SpectreDev | High-Performance Systems Engineering Alternative: SpectreDev

// PUBLISHED04.05.26

// TIME8 MINS

// TAGS

#VENDOR SELECTION#CTO GUIDE#INDONESIA MARKET

// AUTHOR

Spectre Command

vendor promises 99.9% uptime. You sign the contract. Six months later, your system goes down during a GoPay settlement window at 9 PM on a Friday, and you lose two hours of transactions. You raise the issue. The vendor confirms the outage was 112 minutes. They calculate the SLA credit: around Rp 800,000 against a Rp 120 million monthly contract.

That's the SLA uptime guarantee working exactly as written — and completely failing you as a business.

This is the gap most non-technical founders don't see until they're in it. An SLA uptime guarantee in a vendor contract is not the same as a commitment to reliability.
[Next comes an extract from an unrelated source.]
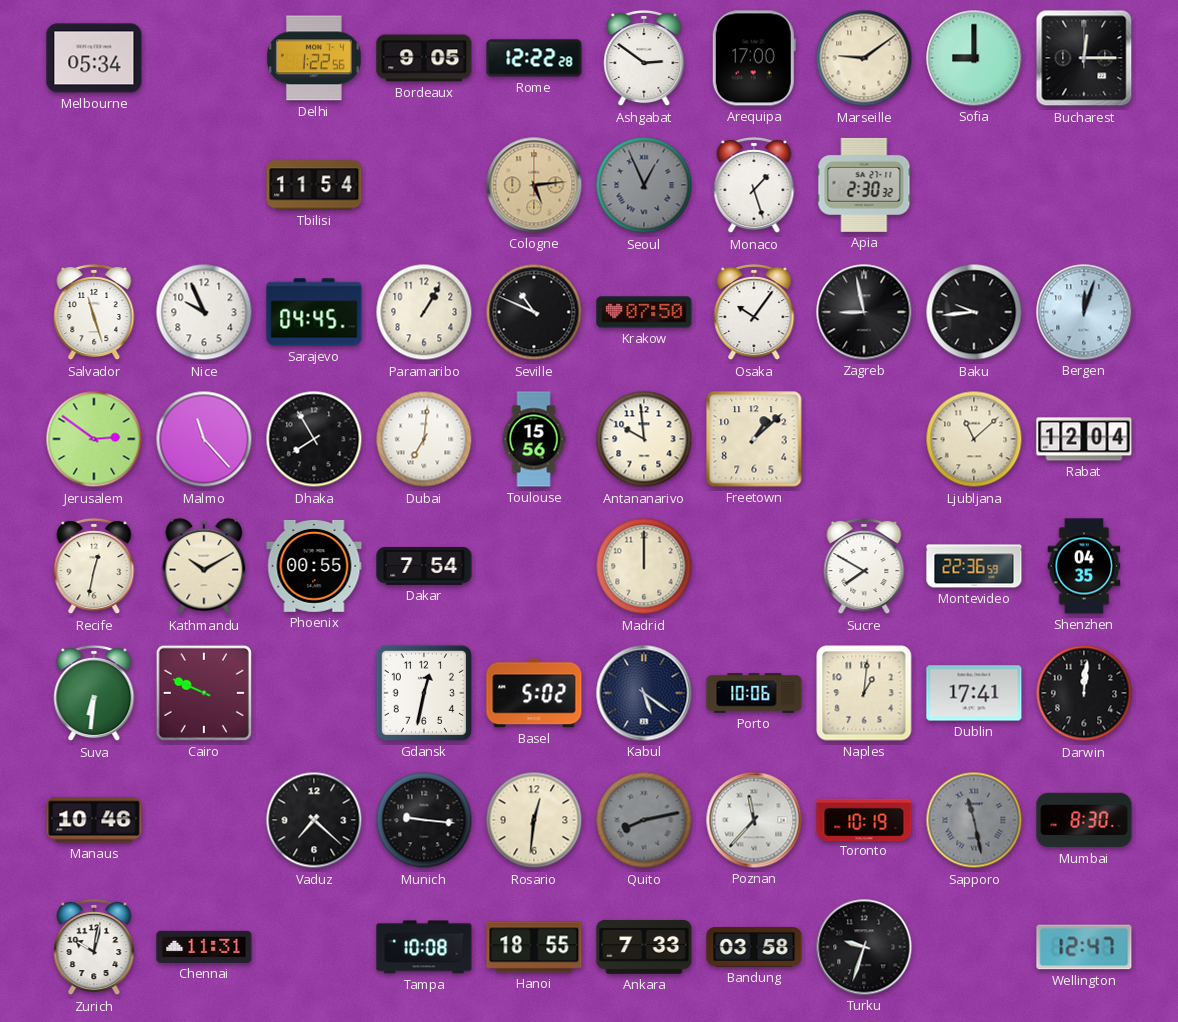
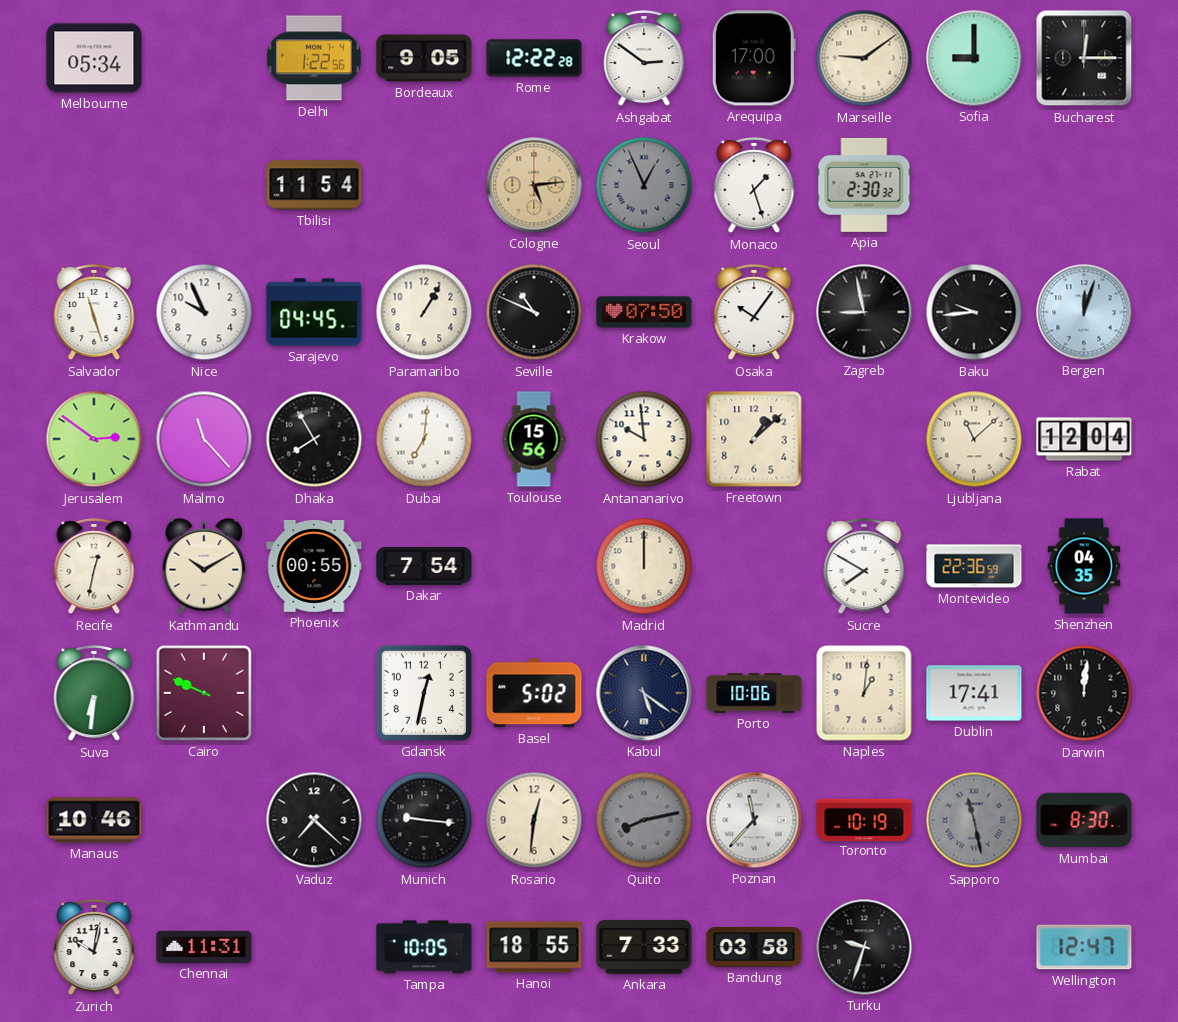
Tampa: 10:08 -> 10:05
It's a legal instrument. It protects the vendor more than it protects you. And if your CTO doesn't know how to rewrite that section before signing, you're exposed.
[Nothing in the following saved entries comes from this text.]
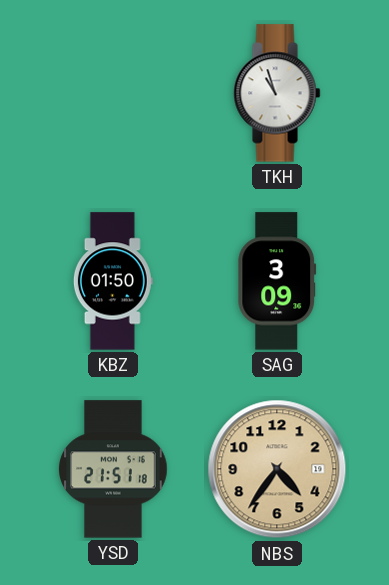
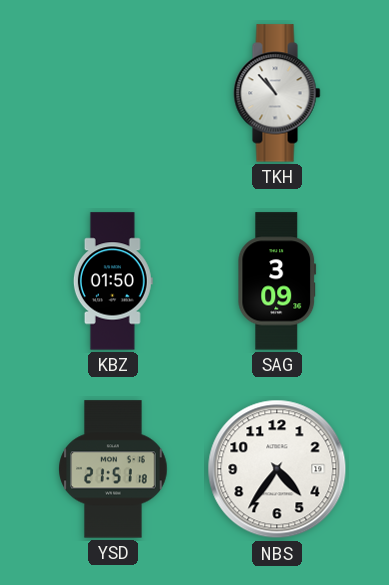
TKH: 10:57 -> 10:53
NBS dial: champagne -> white
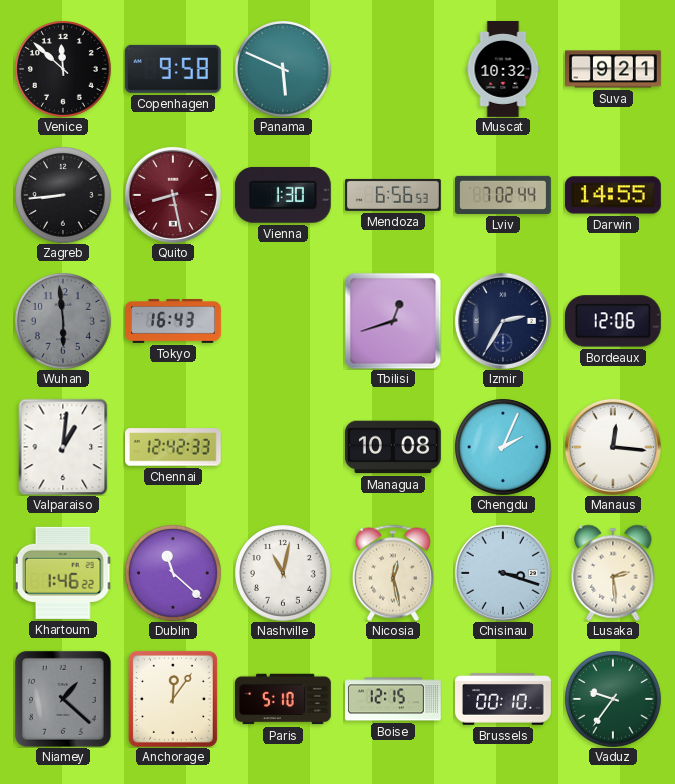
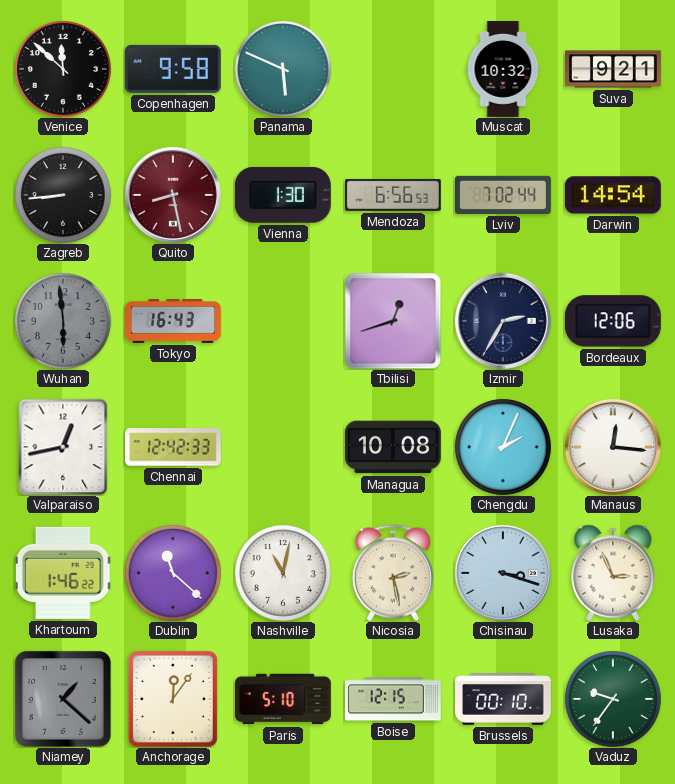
Darwin: 14:55 -> 14:54
Valparaiso: 1:01 -> 12:43
Nicosia: 12:28 -> 2:28
Lusaka: 2:29 -> 2:56
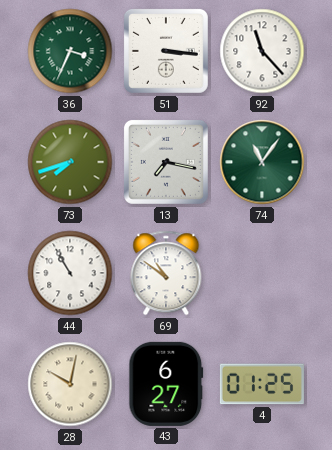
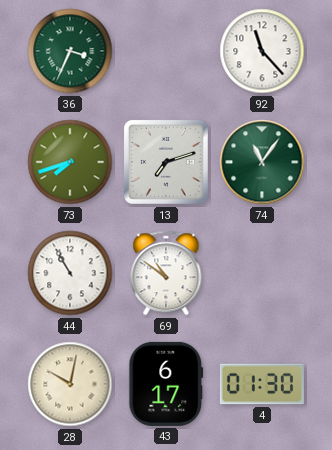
51: 3:16 -> none
13: 7:17 -> 7:12
43: 6:27 -> 6:17
4: 01:25 -> 01:30
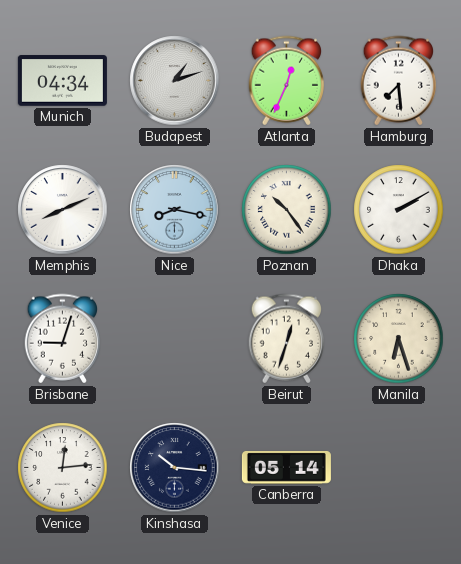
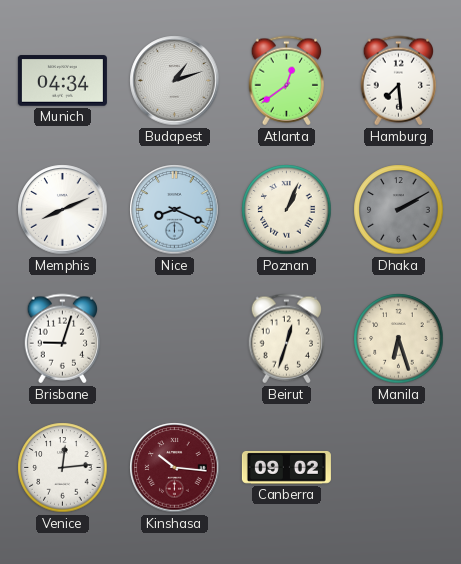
Atlanta: 12:34 -> 12:39
Nice: 8:17 -> 8:19
Poznan: 10:24 -> 1:04
Dhaka dial: white -> grey
Kinshasa dial: navy -> burgundy
Canberra: 05:14 -> 09:02
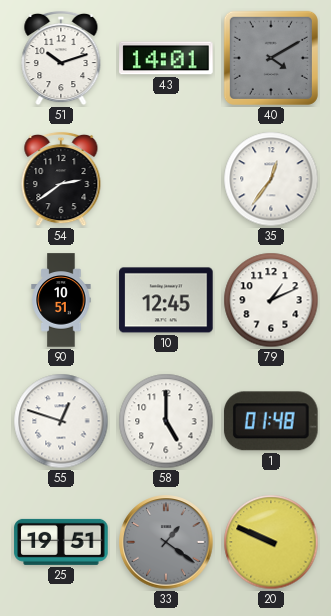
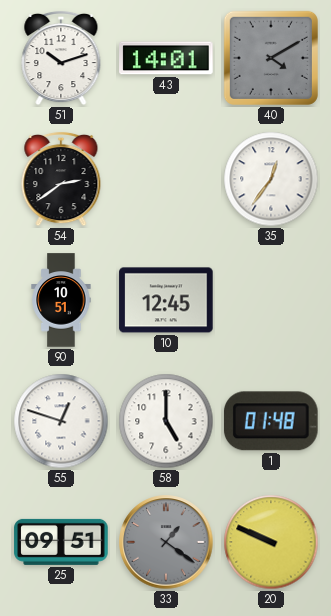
79: 1:11 -> none
25: 19:51 -> 09:51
Here's what actually matters — and what to demand instead.

The Difference Between SLA, SLO, and SLI (And Why Most Vendors Only Give You One)

These three terms get used interchangeably in vendor conversations. They're not the same thing.

An SLI (Service Level Indicator) is the raw measurement. Response time, error rate, throughput, availability — a number you can observe. It's the metric itself.

An SLO (Service Level Objective) is the internal target your vendor sets for that metric. "We aim for 99.95% availability measured monthly, excluding scheduled maintenance." It's what they're trying to achieve. The SLO lives inside their engineering culture. You may never see it.

An SLA (Service Level Agreement) is the contractual commitment — and usually the weakest of the three. SLAs are written by lawyers, not engineers. They include exclusions, carve-outs, and remedies (usually credits) that are calibrated to be legally defensible rather than operationally meaningful.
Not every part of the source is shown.